Itch, bleed, scar. A regular cycle my skin goes through every day. As it spreads throughout my body, eczema takes over me physically and mentally. My worst critic is my own self as I view eczema as an origin for my negative emotions and thoughts.
I have been living with this uncomfortable irritation behind my knees, neck, and many other places for as long as I could remember. Ever since I was young, I remember seeing pictures of kids’ arms and legs in my pediatrician’s office, full of dark spots and scars almost as if their skin was a piece of sidewalk. Although I apply ointment daily, it’s not always easy to tame. When piles of stress and anxiety start to emerge, it causes me to scratch my skin frequently. The aftermath makes my skin become different textures and hues of brown, red and gray. I used to be creeped out by it. My mother would tell me to always take care of my body and make sure it’s as spotless as can be. Years later, here I am with sidewalk skin. Whenever I change my clothes, I’m usually unfazed by the sight. But then I would look at my mother’s and my sisters’ bodies. Jealousy and anger would overwhelm me. Why is it that I’m the only one in my family who has to go through this?

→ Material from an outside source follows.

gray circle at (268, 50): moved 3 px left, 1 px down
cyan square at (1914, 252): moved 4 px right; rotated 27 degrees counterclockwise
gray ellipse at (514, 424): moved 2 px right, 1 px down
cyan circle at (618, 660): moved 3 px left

One look at my flared-up fingers and everyone asks questions. When people start to point out the areas of the cracked skin on my hands, I want to hide them into my sleeves the most. “What happened?”, “Is your skin okay?”, “Do you need lotion?” and “Is it contagious?”. The other day my mother told me, “Why don’t you take care of yourself more? No one would want to look at you with that skin disease,” and went on lecturing (again) about how scary my skin is and how I should take better care of it. Hearing her in the past would only irritate me because she never knew why it would flare up or what eczema does to my mental state. What irritated me even more, was that I never used to comply with trying to treat my eczema or its scars. Coming of age, I’ve realized that these ongoing lectures stem from her desire to free my skin from the scars and patches of itchiness. To make it look as visually pleasing as it can be.
My skin may not be considered “the standard” to my mother or other people, but does it have to be? Why should everyone else’s normal be mine? To some, dry skin can be temporary but for me, it is inescapable. But what does the appearance of my skin have to do with my authentic self? It is true I’m still slightly troubled by how it looks and feels upon my skin, but that setback is something I can overlook and overcome. My eczema has allowed me to welcome insecurities and hateful thoughts instead of pushing them away. I’ve realized that it plays a great role in who I am as a person. It’s taught and continues to teach me to look at this obstacle from a different perspective. Unlike the black spots of a sidewalk, which are prominent and last forever, my scars and rashes will heal and vanish over time.
Itching, bleeding and scarring—a regular cycle my skin goes through every day. Spread throughout my body, my eczema is what helps me grow mentally and physically. I’ve learned to change this constant discouragement into aspects of myself that I’ve grown to love and accept.
I thought of the topic for this piece while going through a list of things that keep me up at night. Although I don’t necessarily think of my eczema, I realized that I scratch it a lot as I get ready for bed. Writing the introduction was fairly easy and took me a few minutes, but writing and connecting the body paragraphs took a while. The thoughts were there, but not the grammar. Writing and editing the body took about a month.
Naima is currently a (stressed) high school senior! Procrastinator who spends time daydreaming and doodling. Believes in any form of reading—loves reading translated stories, webtoons and mangas while listening to music <3 Concept of magic is what raised her as a kid. Outgoing and her love language is touch, aka very big on hugs (gives the best hugs). Sky picture fanatic.